EXERCISE: If a line of the records contains the string "OLED", copy it out.

(Beginning of EXERCISE DATA)

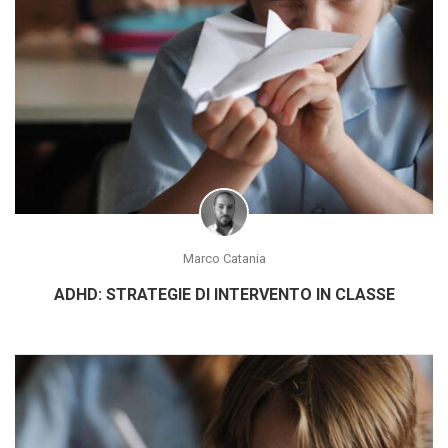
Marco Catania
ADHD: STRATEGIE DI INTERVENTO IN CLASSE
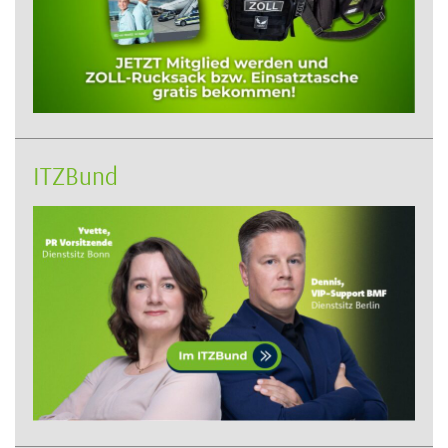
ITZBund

(End of EXERCISE DATA)
(Beginning of EXERCISE DATA)

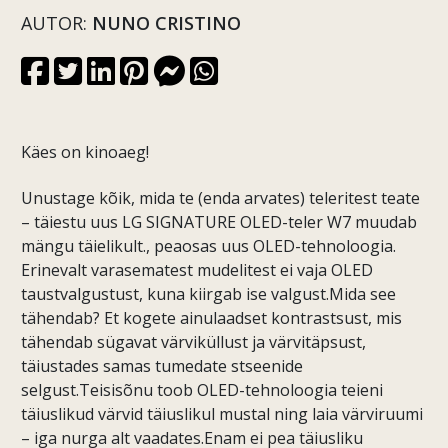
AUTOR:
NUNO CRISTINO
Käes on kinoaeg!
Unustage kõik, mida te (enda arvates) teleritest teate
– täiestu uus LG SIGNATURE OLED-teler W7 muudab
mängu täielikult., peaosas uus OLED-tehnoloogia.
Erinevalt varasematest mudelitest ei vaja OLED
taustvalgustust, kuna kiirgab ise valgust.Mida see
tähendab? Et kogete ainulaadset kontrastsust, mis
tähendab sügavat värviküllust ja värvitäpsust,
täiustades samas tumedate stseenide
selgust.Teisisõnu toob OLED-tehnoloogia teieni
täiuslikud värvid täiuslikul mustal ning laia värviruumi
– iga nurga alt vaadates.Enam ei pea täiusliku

(End of EXERCISE DATA)

ANSWER SPACE:
– täiestu uus LG SIGNATURE OLED-teler W7 muudab
mängu täielikult., peaosas uus OLED-tehnoloogia.
Erinevalt varasematest mudelitest ei vaja OLED
selgust.Teisisõnu toob OLED-tehnoloogia teieni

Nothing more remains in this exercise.